> **EXERCISE**:
Copy out each line of the listing below where the string "idées" appears.

> **MATERIAL SHOWN**:
[Start of section]

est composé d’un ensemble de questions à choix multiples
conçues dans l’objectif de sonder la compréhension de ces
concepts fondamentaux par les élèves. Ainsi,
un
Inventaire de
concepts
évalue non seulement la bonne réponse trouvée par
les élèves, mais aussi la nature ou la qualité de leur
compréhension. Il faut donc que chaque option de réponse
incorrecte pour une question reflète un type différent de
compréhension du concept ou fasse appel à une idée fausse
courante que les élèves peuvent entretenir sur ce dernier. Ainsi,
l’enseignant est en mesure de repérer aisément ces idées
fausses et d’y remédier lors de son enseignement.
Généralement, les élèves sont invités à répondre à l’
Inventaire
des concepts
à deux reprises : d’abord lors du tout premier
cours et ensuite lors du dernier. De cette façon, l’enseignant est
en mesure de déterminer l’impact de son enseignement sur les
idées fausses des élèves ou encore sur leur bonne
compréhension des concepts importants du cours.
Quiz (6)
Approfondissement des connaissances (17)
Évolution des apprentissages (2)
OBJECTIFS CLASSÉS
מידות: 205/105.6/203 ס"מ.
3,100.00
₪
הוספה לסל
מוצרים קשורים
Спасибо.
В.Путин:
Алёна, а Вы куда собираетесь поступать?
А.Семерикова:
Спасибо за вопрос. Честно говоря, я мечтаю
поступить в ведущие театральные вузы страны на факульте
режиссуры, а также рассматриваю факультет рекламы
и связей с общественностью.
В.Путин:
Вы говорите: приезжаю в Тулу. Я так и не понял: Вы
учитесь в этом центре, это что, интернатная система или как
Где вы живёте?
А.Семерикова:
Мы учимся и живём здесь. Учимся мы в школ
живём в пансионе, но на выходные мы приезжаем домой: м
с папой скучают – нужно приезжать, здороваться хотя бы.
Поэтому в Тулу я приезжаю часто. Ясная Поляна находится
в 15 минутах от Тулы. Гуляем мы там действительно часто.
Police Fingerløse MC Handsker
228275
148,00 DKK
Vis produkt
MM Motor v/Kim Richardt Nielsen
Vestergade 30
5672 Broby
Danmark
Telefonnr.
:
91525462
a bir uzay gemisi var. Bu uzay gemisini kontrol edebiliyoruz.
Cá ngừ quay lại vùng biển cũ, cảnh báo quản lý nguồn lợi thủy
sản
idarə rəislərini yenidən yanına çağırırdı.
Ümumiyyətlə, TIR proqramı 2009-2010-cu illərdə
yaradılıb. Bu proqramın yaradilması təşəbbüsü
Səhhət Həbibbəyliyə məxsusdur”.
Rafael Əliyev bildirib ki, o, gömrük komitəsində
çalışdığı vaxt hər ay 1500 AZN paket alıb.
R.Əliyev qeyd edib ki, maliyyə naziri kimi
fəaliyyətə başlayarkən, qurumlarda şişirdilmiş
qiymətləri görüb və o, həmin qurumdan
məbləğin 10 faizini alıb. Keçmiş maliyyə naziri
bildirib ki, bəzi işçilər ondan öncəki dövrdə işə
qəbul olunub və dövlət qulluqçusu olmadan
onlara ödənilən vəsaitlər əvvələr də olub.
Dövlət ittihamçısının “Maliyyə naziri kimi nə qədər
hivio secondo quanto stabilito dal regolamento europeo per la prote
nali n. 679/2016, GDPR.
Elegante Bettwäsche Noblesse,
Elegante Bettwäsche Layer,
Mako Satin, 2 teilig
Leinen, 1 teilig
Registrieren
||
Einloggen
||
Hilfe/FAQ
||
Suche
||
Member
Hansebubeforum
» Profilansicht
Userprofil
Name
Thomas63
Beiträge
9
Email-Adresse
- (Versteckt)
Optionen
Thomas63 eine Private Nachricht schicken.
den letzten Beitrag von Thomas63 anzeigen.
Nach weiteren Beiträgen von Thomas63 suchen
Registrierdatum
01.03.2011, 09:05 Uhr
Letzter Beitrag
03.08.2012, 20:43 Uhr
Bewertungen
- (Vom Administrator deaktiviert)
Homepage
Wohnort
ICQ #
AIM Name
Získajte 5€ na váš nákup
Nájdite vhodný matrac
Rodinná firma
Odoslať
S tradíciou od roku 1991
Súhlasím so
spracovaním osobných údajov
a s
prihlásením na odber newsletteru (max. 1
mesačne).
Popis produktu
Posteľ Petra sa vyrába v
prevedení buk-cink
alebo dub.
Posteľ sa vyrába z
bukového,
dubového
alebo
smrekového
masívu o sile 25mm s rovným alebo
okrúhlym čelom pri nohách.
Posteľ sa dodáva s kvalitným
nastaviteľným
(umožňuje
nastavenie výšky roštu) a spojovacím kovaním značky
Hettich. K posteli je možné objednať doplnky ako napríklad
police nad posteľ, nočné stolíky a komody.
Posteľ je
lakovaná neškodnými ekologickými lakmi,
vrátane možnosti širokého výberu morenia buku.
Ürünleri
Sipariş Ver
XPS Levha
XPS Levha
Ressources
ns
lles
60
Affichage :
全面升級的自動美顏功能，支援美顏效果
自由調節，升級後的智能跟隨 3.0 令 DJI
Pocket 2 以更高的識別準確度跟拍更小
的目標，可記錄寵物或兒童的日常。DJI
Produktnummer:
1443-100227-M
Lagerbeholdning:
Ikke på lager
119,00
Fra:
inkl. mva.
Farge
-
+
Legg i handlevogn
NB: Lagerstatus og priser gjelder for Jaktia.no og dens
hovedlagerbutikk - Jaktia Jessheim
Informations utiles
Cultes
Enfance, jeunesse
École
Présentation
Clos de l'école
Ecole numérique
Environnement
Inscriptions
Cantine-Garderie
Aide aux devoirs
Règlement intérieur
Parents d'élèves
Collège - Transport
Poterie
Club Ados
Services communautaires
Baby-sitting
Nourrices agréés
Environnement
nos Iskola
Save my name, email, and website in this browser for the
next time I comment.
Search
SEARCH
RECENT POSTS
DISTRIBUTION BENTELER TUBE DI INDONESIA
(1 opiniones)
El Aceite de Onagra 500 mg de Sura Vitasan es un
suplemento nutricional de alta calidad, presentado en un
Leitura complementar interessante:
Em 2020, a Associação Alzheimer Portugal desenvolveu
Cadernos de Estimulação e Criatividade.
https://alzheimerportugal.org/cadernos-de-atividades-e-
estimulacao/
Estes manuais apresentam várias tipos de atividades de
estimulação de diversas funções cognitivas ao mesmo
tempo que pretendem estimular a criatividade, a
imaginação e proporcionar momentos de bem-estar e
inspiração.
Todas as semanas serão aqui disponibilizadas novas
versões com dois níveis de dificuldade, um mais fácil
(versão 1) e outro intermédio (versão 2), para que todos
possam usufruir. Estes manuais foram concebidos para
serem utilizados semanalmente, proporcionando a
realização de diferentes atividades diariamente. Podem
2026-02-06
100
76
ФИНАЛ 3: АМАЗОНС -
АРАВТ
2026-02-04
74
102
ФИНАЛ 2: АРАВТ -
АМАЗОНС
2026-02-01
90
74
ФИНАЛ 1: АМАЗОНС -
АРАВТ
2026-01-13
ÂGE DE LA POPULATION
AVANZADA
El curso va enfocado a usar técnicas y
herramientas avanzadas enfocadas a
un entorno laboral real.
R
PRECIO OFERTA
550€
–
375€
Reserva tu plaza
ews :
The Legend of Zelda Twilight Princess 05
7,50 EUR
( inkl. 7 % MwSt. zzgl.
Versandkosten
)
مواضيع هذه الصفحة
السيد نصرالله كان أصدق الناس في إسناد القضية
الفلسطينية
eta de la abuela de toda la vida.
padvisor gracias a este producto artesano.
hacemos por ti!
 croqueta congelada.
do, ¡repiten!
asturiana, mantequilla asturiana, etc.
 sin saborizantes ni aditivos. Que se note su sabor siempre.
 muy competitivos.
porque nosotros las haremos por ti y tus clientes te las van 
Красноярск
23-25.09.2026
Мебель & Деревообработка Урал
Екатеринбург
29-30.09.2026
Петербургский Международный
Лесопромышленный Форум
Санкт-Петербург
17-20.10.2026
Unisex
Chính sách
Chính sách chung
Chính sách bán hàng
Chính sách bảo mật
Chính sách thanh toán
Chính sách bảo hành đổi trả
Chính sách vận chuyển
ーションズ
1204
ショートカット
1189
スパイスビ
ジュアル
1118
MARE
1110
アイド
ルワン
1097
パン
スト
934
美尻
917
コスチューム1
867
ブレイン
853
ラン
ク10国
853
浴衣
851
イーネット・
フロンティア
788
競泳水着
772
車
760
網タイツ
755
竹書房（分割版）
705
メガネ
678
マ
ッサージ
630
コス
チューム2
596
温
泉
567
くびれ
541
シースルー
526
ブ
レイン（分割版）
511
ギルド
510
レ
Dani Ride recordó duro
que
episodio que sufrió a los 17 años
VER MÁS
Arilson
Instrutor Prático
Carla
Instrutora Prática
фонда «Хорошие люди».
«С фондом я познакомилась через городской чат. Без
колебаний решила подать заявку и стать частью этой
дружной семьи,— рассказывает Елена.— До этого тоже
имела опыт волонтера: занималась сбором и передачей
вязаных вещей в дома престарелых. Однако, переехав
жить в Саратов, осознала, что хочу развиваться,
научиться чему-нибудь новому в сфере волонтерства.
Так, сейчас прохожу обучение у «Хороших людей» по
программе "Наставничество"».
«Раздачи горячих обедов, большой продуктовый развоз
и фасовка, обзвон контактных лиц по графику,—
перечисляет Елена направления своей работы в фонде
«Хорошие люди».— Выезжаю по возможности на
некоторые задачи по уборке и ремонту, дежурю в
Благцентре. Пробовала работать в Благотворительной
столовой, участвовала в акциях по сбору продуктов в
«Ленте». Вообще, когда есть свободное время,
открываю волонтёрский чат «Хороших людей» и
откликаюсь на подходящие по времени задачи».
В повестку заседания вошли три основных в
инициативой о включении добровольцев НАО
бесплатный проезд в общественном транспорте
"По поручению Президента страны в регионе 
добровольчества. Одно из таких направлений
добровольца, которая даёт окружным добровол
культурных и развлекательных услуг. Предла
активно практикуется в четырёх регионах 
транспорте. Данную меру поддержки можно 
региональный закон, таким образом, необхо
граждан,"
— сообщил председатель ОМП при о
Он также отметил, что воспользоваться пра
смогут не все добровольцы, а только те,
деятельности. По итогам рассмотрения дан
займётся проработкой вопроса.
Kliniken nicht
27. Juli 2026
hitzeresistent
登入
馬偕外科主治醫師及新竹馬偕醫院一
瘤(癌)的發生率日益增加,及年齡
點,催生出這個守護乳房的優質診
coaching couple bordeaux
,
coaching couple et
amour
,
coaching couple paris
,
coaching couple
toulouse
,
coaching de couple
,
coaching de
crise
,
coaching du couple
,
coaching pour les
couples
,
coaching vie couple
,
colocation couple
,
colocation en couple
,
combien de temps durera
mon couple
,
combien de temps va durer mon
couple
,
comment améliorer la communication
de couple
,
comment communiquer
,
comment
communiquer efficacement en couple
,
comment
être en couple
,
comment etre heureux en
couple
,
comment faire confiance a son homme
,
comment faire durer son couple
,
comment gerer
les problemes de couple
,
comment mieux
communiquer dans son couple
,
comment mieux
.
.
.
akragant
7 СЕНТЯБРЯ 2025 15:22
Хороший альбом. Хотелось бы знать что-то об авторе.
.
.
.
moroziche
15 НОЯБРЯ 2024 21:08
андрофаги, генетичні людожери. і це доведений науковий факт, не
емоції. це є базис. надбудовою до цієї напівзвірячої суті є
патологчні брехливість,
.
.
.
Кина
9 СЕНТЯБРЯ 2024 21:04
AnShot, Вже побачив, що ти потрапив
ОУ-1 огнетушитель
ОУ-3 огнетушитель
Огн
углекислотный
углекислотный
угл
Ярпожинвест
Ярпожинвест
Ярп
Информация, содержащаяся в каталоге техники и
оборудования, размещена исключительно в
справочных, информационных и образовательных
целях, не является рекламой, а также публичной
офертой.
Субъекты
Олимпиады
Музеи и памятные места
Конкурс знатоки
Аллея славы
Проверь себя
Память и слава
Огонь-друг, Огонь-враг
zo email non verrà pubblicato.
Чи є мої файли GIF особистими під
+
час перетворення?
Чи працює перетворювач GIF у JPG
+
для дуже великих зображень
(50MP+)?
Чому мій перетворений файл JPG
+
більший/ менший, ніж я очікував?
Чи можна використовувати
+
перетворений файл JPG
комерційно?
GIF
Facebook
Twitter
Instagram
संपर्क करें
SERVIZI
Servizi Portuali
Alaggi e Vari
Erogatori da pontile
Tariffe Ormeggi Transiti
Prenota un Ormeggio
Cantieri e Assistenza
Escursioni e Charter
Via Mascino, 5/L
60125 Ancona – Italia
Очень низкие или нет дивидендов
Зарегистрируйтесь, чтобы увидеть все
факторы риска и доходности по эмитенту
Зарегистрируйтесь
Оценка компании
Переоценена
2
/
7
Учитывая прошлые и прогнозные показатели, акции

[End of section]

> **EXERCISE SOLUTION**:
l’enseignant est en mesure de repérer aisément ces idées
idées fausses des élèves ou encore sur leur bonne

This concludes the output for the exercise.